# Lat Long Analysis

This portion of our project uses the schools' latitude and longitude (previously obtained using geocoder) to perform some final cleaning on the VADIR data and then join it to the NYC crime data by location. The code below will:  

* __Load vadir data__ and cleaning it with the functions from cleandata.py  
* Ensure __schools are consistently named__ (we'll use the names from the lat long file and join them using the beds/seds code.
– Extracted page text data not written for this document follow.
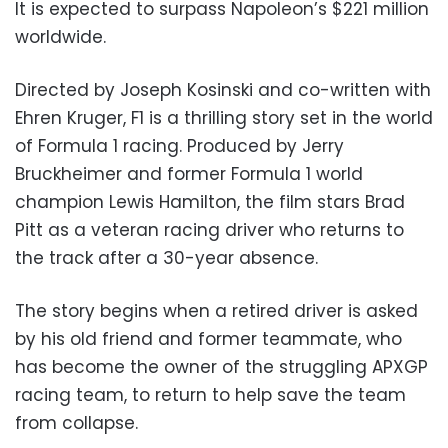
It is expected to surpass Napoleon’s $221 million
worldwide.
Directed by Joseph Kosinski and co-written with
Ehren Kruger, F1 is a thrilling story set in the world
of Formula 1 racing. Produced by Jerry
Bruckheimer and former Formula 1 world
champion Lewis Hamilton, the film stars Brad
Pitt as a veteran racing driver who returns to
the track after a 30-year absence.
The story begins when a retired driver is asked
by his old friend and former teammate, who
has become the owner of the struggling APXGP
racing team, to return to help save the team
from collapse.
This also means that we'll discard records from the schools for which we don't have lat/long)  
* __Fill in missing boroughs__ for records from 2006-2007.  
* __Identify felonies within a 1 mile__ radius of a given school.  
* __Plot correlations__ between school indicents and felonies (by year, by borough, by felony type, by location, by school incident type).

In [51]:
% matplotlib inline
import numpy as np
import pandas as pd
from matplotlib import pyplot as plt
from vincenty import vincenty
import cleandata as cd

### Read in and clean the VADIR data from the 2006-2014 school years.

In [2]:
# Raw data for each year
RAW_DATA_DICT = {2006: 'VADIR_2006.xls', 2007: 'VADIR_2007.xls', 2008: 'VADIR_2008.xls', 
                 2009: 'VADIR_2009.xls', 2010: 'VADIR_2010.xls', 2011: 'VADIR_2011.xls', 
                 2012: 'VADIR_2012.xls', 2013: 'VADIR_2013.xls', 2014: 'VADIR_2014.xls'}

# Duplicate name columns in raw files (and their replacements)
DUP_COLS = {'County Name':'County', 'District Name': 'District', 'BEDS CODE': 'BEDS Code', 
            'False Alarm':'Bomb Threat False Alarm',
            'Other Sex offenses': 'Other Sex Offenses', 
            'Use Possession or Sale of Drugs': 'Drug Possession', 
            'Use Possession or Sale of Alcohol': 'Alcohol Possession',
            'Other Disruptive Incidents': 'Other Disruptive Incidents', 
            'Drug Possesion': 'Drug Possession', 'Alcohol Possesion': 'Alcohol Possession', 
            'Other Disruptive': 'Other Disruptive Incidents'}

# Read in raw data and correct duplicate columns
vadir_df = cd.vadir_concat_dfs(RAW_DATA_DICT, DUP_COLS)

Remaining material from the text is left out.